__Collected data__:
--- --- ---
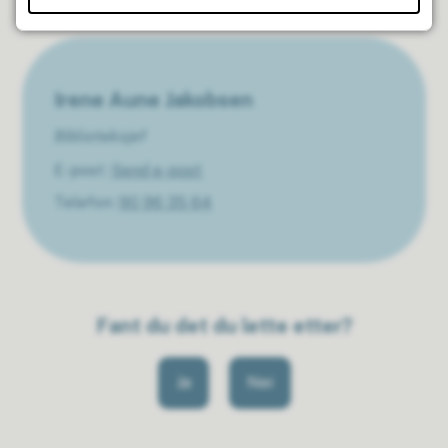
Har du spørsmål?
Irene Aune Jakobsen
Biblioteksjef
E-post
Send e-post
Telefon
90 96 35 64
Fant du det du lette etter?
Ja
Nei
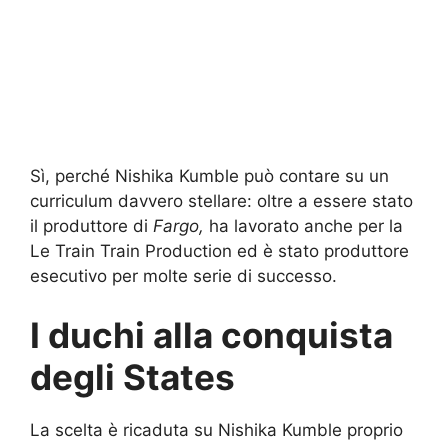
Sì, perché Nishika Kumble può contare su un
curriculum davvero stellare: oltre a essere stato
il produttore di
Fargo,
ha lavorato anche per la
Le Train Train Production ed è stato produttore
esecutivo per molte serie di successo.
I duchi alla conquista
degli States
La scelta è ricaduta su Nishika Kumble proprio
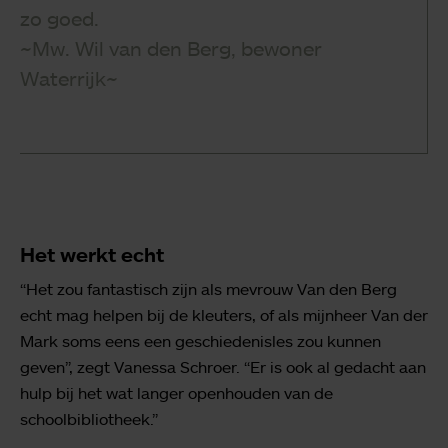
zo goed.
~Mw. Wil van den Berg, bewoner
Waterrijk~
Het werkt echt
“Het zou fantastisch zijn als mevrouw Van den Berg
echt mag helpen bij de kleuters, of als mijnheer Van der
Mark soms eens een geschiedenisles zou kunnen
geven”, zegt Vanessa Schroer. “Er is ook al gedacht aan
hulp bij het wat langer openhouden van de
schoolbibliotheek.”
--- --- ---
__What to work on__: Set down only the lines from the line with "al gedacht aan" through the last line of the data above, keeping both the first and the last.

__Task solution__:
geven”, zegt Vanessa Schroer. “Er is ook al gedacht aan
hulp bij het wat langer openhouden van de
schoolbibliotheek.”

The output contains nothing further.